I’d help but I can’t get around the road block

I don’t usually, but I went to church for the last three Sundays in a row. Not to a sermon. But to a facilitated conversation designed to bring community members together to talk about race.

Seriously, it was great. At each meeting we watched an episode of the PBS series Race – The Power of an Illusion, had an hour for small group discussion, and then a closing with the full group. There were 60-80 people there each night. I thought it was an impressive turnout for such a fraught topic.

My favorite discussion question went something like this: Why is it that so many well-intentioned white people—folks who would say they aren’t racist—find it so hard to organize and create real change around race?

roadblockThat is such a good question.

When the organizers passed around a sheet for future involvement, I noticed a lot of people signed up for a book group, but hardly anyone put their name under the “action” column.

What is that about?

I decided to try a little personal experiment; take a simple action and pay attention to what I went through to achieve it.

I picked the news item that had most recently outraged me. It was the federal land grab from the San Carlos Apache Tribe where a sacred site was stolen from the tribe and “traded” to a mining company.

Okay, take action. Go!

The first thing I did was read about it. And there is a ton of stuff out there to read.

My first roadblock to action: Wow there is so much to read and study. I almost got stuck thinking I had to know all about it before I could determine if action was warranted. Move on, move on.

Second roadblock to action: Feeling  completely overwhelmed. My mind traveled to the enormity of the land grab that occurred over the centuries as non-Natives displaced and killed unknowable numbers of indigenous people. The genocide of Native Americans was not my fault, but the legacy of it is my responsibility. So, what can I do now? Keep moving.

Third roadblock to action: Finding out what to do. I’m leery of actions directed by people who are not directly impacted. But then I fear that people who are being crushed by something are often not in a position to be directive. But wait, here’s a take action link on a San Carlos Apache site. Perfect! Click.

Fourth roadblock to action: Well, I signed all the petitions and felt like I was giving my identity away to unknown people. I did it anyway but the whole time I was thinking: Who are these people and what are they going to do with my information? This has stopped me in the past.

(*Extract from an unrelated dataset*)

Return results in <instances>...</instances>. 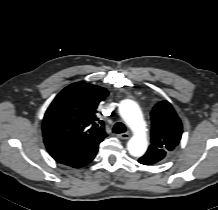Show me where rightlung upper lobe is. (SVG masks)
Here are the masks:
<instances>
[{"mask_svg": "<svg viewBox=\"0 0 218 210\" xmlns=\"http://www.w3.org/2000/svg\"><path fill=\"white\" fill-rule=\"evenodd\" d=\"M108 95L105 88L76 82L63 89L43 119V137H56L77 144L101 142L107 134L97 117V106Z\"/></svg>", "mask_w": 218, "mask_h": 210, "instance_id": "1", "label": "right lung upper lobe"}]
</instances>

Fifth roadblock to action: I posted links to the petitions I signed on my Facebook page and donated money. But I have that feeling of it’s not enough, it’s never enough.

Okay, now I get it. Taking action is not self-gratifying. There is no certainty, no immediate result. It’s overwhelming, confusing, and scary.

But here’s what I want to say to myself and to white people reading this: Do it anyway. Follow the lead of the people who are being wronged. Move, do, sign, donate, march, testify, risk, Risk, RISK, work hard, link arms, fall down, get up. Go!